SPD: Rechtsextremismus bleibt größte Gefahr für Demokratie

Der Vorsitzende der SPD-Landtagsfraktion, Julian Barlen, hat die Ergebnisse des Verfassungsschutzberichts 2024 als alarmierend bezeichnet.

Der Bericht mache deutlich, dass der Rechtsextremismus die größte Bedrohung für die freiheitliche Demokratie darstellt. Mehr als die Hälfte des extremistischen Personenpotenzials in Mecklenburg-Vorpommern sei rechtsextrem, mit einer besorgniserregenden Radikalisierung, insbesondere unter Jugendlichen.

Die politisch motivierte Kriminalität von rechts habe einen Höchststand erreicht.

Barlen äußerte sich besonders besorgt über die gezielte digitale Radikalisierung junger Menschen. Er erklärte: „Was früher im Hinterhof stattfand, passiert heute in verschlüsselten Chats und TikTok-Videos.

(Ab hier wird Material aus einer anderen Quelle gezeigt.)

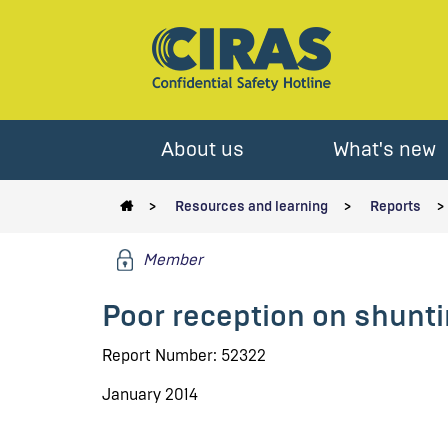
About us
What's new
Resources and learning
Reports
Member
Poor reception on shunti
Report Number: 52322
January 2014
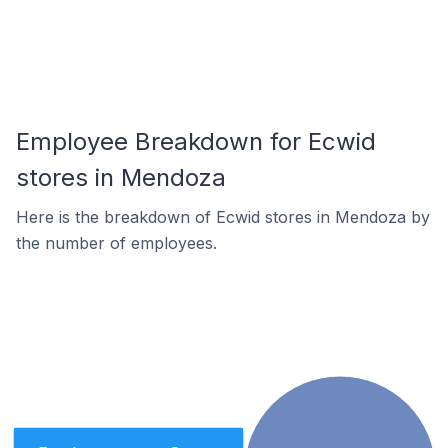
Employee Breakdown for Ecwid
stores in Mendoza
Here is the breakdown of Ecwid stores in Mendoza by
the number of employees.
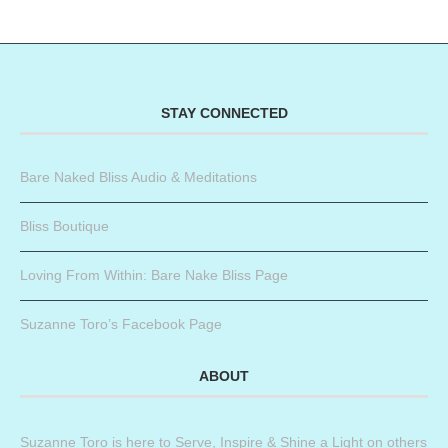
STAY CONNECTED
Bare Naked Bliss Audio & Meditations
Bliss Boutique
Loving From Within: Bare Nake Bliss Page
Suzanne Toro’s Facebook Page
ABOUT
Suzanne Toro is here to Serve, Inspire & Shine a Light on others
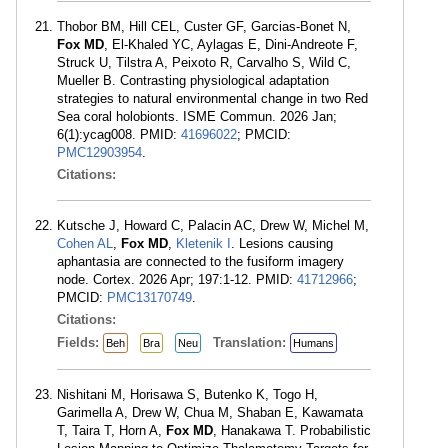
Thobor BM, Hill CEL, Custer GF, Garcias-Bonet N,
Fox MD
, El-Khaled YC, Aylagas E, Dini-Andreote F,
Struck U, Tilstra A, Peixoto R, Carvalho S, Wild C,
Mueller B. Contrasting physiological adaptation
strategies to natural environmental change in two Red
Sea coral holobionts. ISME Commun. 2026 Jan;
6(1):ycag008. PMID:
41696022
; PMCID:
PMC12903954
.
Citations:
Kutsche J, Howard C, Palacin AC, Drew W, Michel M,
Cohen AL
,
Fox MD
,
Kletenik I
. Lesions causing
aphantasia are connected to the fusiform imagery
node. Cortex. 2026 Apr; 197:1-12. PMID:
41712966
;
PMCID:
PMC13170749
.
Citations:
Fields:
Translation:
Beh
Bra
Neu
Humans
Nishitani M, Horisawa S, Butenko K, Togo H,
Garimella A, Drew W, Chua M, Shaban E, Kawamata
T, Taira T, Horn A,
Fox MD
, Hanakawa T. Probabilistic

Rechte Ideologen vergiften die Köpfe, ganz gezielt, ganz früh.“ Zudem kritisierte er die AfD, die mit ihrer Hetze dieser Entwicklung Vorschub leiste. Barlen betonte, dass die AfD in Mecklenburg-Vorpommern sich bewusst in die rechtsextreme Ecke stelle, was demokratiegefährdend sei.

Ein weiterer Schwerpunkt des Berichts sei die Präsenz von Extremisten im öffentlichen Dienst.

Barlen forderte eine Null-Toleranz-Haltung gegenüber Extremismus in staatlichen Strukturen. Die SPD-Fraktion habe bereits einen Antrag eingebracht, um gemeinsam mit Bund und Ländern wirksamere rechtliche Grundlagen zu schaffen, um verfassungsfeindliche Personen aus dem öffentlichen Dienst zu entfernen.